Degradation: What the History of Obscenity Tells Us about Hate Speech

June 16, 2011

"Sticks and stones may break my bones, but words will never hurt me": at least, that is what we tell children. And every child knows that it is a lie. Words have an uncanny ability to inflict the most severe wounds. Racist taunts, sexist jeers and homophobic insults can be profoundly damaging for victims. The physical consequences (raised blood pressure, rapid pulse rate and headaches, for example) can be as disabling as the psychological after-effects.

These effects can be particularly damning for ethnic-minority children, who may internalise the degrading sentiments. The problem is that legally there is often little that can be done to stop hate speech. Kevin Saunders seeks to change this.

He addresses his book primarily to a US audience and legal system. After all, the US is exceptionally tolerant of hate speech. The First Amendment, which prohibits any infringement on the freedom of speech, is routinely used by US courts to transform hate speech into a political right. Websites devoted to nastiness find themselves driven out of many European countries but acquire a safe berth in the Land of the Free.
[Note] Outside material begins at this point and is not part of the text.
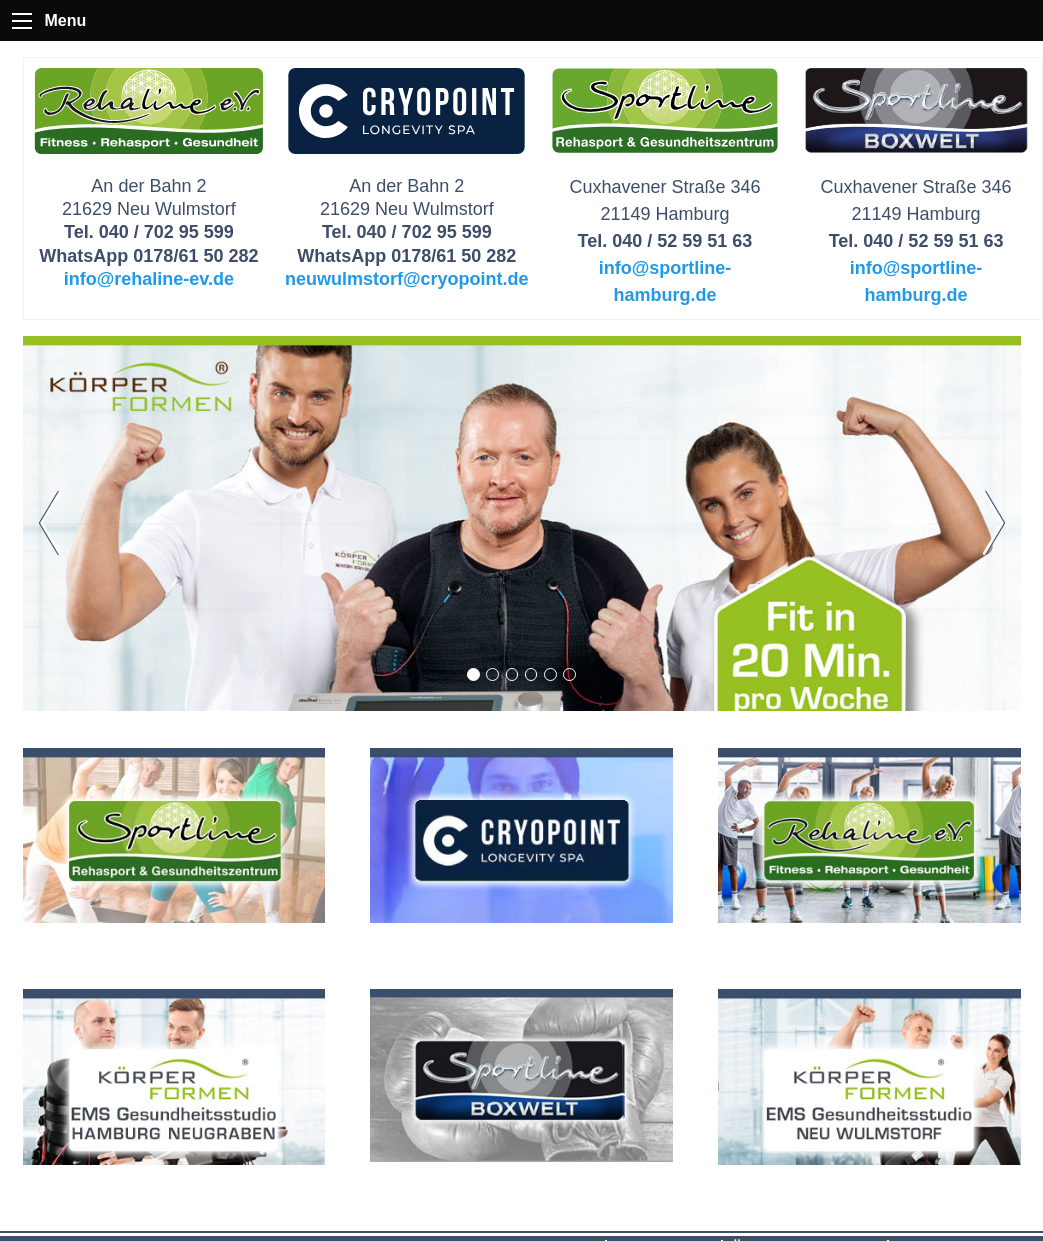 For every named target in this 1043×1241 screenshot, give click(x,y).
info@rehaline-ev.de (149, 279)
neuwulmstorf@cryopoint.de (407, 279)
By looking at obscenity law, Saunders suggests that there may be a way to increase legal sanctions against hate speech. In historical terms, he points out, prohibitions on pornography and obscenity have not really been about sex but about claims that some people are less than human. In certain eras, obscenity focused on people's sexual side: obscene speech was speech that claimed that some humans were closer to animals. Today, sex is not regarded as particularly demeaning. Instead, it is hate speech that degrades people. Similar to obscenity in the 19th century, hate speech today focuses solely on superficial characteristics, ignoring "the humanity of the speech's target". Saunders seeks to make a case for "including hate speech within the legal concept of obscenity".

It is an intriguing argument. Saunders believes that defining hate speech in terms of obscenity will help us identify exactly why certain words are morally reprehensible. He draws a useful distinction between using a word and talking about a word. For instance, discussing the way Harriet Beecher Stowe or Mark Twain use the word "nigger" is very different from hurling that epithet at another person. He believes that making this distinction will help Americans to discuss racial issues more easily.

Saunders' argument has less relevance for the UK and the rest of Europe than it does for the US. Readers may wish that his prose was less dense and repetitive, but the meticulousness with which he dissects legal cases is admirable. In fact, this is a book primarily for judges and lawyers. It is a pity, because the questions Saunders addresses are important, and when he turns to the practical applications of his proposal the debates are intriguing and have wide-ranging implications. Is it always wrong to use the word "spic"? What about the women attempting to reclaim the word "slut"?

His main argument can be expressed simply. In pornography, he claims, people are degraded to an animal level; in hate speech, their full humanity is similarly undermined. Obscenity law, Saunders wisely reminds us, is the "law of offense". If this book helps to provide an analytical framework for evaluating exactly what is wrong with hate speech, it will have more than fulfilled its ambition.

Degradation: What the History of Obscenity Tells Us about Hate Speech

By Kevin W. Saunders.New York University Press.256pp, £29.99.ISBN 9780814741443.Published 9 February 2011.